WALTHAM, Mass., October 6, 2021 / PRNewswire / – Thermo Fisher Scientific Inc. (NYSE: TMO) (“Thermo Fisher“) announced today that it has priced an offer in the aggregate principal amount of EUR 5.25 billion (the” Offer “) of the following euro denominated banknotes, to be issued by Thermo Fisher Scientific (Finance I) BV, its indirect wholly owned subsidiary financing subsidiary:

  • € 1,750,000,000 in aggregate principal of its 0.800% senior bonds due 2030 (the “2030 bonds”), at the issue price of 99.810% of their principal amount,
  • € 1,500,000,000 in overall principal of its 1.125% senior bonds maturing in 2033 (the “2033 bonds”), at the issue price of 99.732% of their principal amount,
  • € 1,250,000,000 of the overall principal amount of its 1.625% senior bonds maturing in 2041 (the “2041 bonds”), at the issue price of 98.171% of their principal amount, and
  • € 750,000,000 in aggregate principal amount of its 2,000% senior bonds maturing in 2051 (as well as the 2030 bonds, 2033 bonds and 2041 bonds, the “bonds”), at the issue price of 99.331% of their amount main.

The Offer is expected to close on or about October 18, 2021, subject to customary closing conditions.
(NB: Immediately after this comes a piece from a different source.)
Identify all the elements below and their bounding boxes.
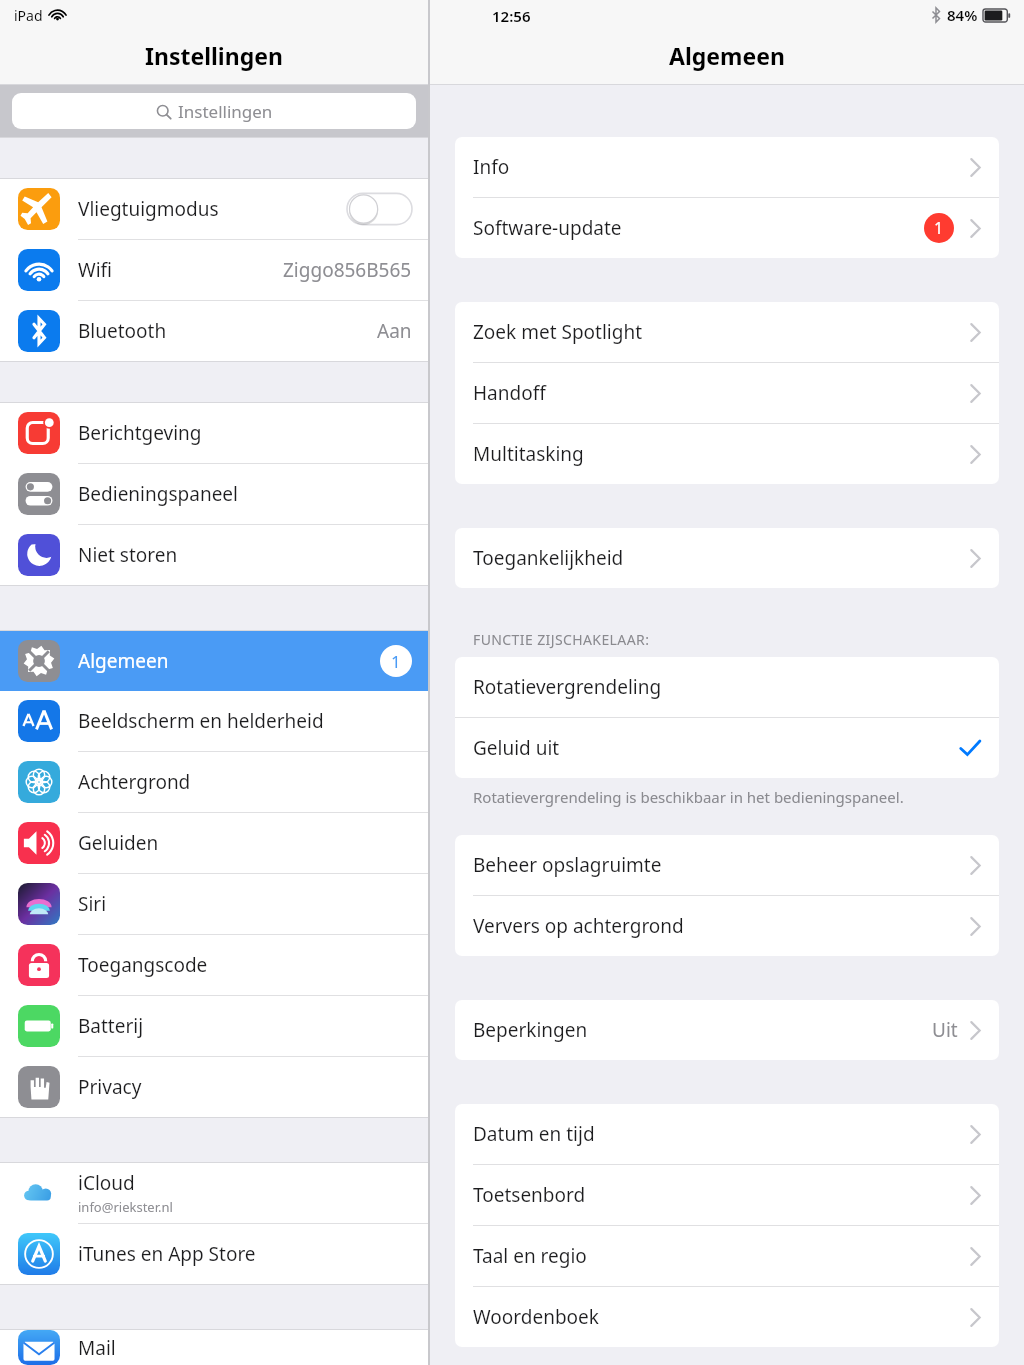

The Notes will be fully and unconditionally guaranteed by Thermo Fisher. The Notes will bear interest on an annual basis.

Thermo Fisher intends to use the net proceeds of the Offering to pay a portion of the cash consideration payable for the ongoing acquisition of PPD, Inc.

The joint bookkeepers of the Offer are Barclays Bank PLC, Morgan Stanley Europe SE, BofA Securities Europe SA, Citigroup Global Markets Europe AG and Mizuho Securities Europe GmbH.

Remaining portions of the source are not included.